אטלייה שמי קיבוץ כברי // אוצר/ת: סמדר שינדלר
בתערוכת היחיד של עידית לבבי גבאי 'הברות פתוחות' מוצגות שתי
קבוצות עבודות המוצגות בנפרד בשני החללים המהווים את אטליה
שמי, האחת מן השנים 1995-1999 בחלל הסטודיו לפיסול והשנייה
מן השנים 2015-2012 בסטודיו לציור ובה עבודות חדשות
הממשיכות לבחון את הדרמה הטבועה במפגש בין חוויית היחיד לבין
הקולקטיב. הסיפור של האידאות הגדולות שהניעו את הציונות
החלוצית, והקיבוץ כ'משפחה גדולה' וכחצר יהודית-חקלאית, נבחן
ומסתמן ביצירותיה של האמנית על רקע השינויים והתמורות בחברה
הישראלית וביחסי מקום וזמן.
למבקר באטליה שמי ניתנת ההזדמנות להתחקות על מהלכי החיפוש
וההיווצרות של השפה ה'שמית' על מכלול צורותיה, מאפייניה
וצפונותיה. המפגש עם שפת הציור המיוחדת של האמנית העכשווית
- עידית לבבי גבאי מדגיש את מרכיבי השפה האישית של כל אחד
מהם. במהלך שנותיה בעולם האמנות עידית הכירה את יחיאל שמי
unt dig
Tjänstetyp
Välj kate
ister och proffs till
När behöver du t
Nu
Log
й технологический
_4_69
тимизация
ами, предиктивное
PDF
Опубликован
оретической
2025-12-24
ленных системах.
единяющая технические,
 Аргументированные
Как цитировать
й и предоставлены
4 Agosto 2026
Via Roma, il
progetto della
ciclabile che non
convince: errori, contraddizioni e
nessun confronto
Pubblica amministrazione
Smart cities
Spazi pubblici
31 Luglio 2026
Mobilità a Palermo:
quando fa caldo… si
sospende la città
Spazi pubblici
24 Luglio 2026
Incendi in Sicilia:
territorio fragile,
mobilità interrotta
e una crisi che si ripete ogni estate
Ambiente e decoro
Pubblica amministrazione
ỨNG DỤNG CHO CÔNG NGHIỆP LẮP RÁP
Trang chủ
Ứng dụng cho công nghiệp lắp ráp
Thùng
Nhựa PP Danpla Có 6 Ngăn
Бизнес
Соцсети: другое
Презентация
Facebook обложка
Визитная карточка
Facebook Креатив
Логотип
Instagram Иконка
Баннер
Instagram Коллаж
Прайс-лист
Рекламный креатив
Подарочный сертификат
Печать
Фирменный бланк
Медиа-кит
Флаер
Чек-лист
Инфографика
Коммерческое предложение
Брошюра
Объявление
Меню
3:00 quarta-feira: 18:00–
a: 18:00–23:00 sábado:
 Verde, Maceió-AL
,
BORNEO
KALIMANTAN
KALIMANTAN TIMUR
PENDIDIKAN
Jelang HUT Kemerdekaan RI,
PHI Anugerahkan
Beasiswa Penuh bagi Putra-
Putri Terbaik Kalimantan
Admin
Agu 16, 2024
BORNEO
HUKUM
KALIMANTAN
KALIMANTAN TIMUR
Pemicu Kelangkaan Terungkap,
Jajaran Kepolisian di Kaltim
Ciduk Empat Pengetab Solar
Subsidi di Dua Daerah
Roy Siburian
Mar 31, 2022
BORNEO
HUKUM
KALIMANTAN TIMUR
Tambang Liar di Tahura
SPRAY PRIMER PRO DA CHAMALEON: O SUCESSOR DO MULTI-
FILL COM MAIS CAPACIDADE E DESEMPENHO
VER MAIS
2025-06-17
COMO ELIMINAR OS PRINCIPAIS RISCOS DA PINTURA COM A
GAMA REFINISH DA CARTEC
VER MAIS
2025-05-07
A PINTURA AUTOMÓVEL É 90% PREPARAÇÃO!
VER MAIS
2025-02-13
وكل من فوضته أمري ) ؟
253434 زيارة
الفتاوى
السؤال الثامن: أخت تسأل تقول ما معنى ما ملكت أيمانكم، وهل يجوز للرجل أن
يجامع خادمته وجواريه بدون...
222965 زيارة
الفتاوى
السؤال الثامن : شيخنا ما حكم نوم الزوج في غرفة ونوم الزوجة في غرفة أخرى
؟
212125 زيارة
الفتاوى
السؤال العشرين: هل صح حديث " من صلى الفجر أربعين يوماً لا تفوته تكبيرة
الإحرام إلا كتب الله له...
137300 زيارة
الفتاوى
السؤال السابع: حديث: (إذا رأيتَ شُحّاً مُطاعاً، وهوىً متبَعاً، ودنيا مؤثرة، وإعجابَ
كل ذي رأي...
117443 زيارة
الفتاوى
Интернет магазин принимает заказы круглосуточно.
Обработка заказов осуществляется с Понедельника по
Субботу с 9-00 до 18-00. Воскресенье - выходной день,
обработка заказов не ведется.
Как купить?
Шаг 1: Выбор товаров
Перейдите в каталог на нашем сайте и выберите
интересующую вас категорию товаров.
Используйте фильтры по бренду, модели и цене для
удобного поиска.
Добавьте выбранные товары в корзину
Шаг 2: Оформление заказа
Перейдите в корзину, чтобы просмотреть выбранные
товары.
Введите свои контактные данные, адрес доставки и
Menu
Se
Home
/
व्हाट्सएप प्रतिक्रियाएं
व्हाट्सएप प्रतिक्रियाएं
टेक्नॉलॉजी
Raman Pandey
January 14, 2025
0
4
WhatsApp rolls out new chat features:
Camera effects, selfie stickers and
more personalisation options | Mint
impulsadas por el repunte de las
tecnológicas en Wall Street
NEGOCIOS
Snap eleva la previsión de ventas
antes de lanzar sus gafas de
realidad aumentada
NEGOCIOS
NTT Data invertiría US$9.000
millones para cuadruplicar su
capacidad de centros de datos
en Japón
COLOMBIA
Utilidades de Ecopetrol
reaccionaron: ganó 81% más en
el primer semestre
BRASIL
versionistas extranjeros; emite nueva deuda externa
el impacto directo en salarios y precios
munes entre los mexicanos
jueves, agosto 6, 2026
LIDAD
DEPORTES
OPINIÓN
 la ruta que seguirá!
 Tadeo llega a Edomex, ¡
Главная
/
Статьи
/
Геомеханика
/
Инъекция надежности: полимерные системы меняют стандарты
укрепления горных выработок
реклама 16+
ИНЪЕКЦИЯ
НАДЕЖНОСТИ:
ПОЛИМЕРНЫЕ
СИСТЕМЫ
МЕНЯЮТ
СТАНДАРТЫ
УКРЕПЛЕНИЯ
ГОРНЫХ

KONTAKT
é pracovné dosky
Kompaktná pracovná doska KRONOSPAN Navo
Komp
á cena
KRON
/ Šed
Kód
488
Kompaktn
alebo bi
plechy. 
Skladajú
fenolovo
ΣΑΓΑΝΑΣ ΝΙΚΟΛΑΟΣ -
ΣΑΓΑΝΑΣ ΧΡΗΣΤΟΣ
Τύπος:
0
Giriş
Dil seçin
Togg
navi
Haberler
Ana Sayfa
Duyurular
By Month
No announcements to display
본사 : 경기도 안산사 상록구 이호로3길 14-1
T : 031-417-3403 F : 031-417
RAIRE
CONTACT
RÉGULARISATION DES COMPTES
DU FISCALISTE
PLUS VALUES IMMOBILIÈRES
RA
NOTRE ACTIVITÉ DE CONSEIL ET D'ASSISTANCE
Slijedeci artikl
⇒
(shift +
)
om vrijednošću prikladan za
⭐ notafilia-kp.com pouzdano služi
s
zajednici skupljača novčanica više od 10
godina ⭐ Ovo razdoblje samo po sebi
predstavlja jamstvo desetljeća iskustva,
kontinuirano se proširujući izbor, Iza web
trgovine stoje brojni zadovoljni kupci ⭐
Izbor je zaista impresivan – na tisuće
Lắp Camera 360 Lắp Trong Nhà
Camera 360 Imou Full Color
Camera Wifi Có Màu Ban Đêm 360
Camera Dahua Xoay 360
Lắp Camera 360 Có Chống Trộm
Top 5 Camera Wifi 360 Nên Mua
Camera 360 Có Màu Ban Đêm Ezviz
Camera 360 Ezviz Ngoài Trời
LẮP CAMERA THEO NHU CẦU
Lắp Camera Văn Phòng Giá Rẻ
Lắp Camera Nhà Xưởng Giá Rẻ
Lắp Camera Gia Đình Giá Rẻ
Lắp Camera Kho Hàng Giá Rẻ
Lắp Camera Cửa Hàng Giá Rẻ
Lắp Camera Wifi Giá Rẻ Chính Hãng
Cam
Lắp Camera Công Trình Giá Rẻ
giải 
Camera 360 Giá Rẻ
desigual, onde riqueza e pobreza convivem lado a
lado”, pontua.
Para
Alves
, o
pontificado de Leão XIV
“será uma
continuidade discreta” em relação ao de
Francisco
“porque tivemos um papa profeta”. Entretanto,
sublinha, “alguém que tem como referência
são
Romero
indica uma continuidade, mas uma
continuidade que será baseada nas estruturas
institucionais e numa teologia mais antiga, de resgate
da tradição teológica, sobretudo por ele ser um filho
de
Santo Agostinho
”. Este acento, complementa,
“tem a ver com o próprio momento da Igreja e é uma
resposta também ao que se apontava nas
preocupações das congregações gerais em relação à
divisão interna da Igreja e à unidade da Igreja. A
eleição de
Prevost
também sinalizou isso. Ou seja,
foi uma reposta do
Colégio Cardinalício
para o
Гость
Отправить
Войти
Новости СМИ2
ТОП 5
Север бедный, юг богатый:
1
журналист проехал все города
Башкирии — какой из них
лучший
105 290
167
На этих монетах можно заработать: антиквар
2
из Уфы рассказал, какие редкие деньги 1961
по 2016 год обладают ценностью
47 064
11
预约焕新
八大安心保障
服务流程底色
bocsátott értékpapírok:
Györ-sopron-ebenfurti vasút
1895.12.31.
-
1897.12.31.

===============

**WORK ORDER:**
Show every line of the listing containing the string "גבאי" by copying it.

**RESULT OF THE EXERCISE:**
בתערוכת היחיד של עידית לבבי גבאי 'הברות פתוחות' מוצגות שתי
- עידית לבבי גבאי מדגיש את מרכיבי השפה האישית של כל אחד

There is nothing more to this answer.